• Work order: Go line by line through the data below, counting each one that has "Inheritance", and give the final count only.

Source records
..............................
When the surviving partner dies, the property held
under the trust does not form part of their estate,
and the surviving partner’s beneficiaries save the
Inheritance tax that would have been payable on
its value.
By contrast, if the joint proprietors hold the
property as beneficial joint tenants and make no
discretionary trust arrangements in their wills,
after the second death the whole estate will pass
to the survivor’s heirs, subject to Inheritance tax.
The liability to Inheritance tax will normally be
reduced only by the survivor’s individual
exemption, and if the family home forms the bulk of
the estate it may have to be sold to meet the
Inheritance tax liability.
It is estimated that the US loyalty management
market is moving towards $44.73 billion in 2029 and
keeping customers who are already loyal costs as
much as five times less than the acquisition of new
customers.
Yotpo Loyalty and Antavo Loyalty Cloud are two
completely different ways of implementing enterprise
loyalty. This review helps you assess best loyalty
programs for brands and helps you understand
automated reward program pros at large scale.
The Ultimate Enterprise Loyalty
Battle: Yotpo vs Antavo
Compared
..............................
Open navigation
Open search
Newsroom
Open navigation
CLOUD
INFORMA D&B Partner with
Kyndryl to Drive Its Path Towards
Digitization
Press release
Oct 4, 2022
..............................
• Response for this exercise: 4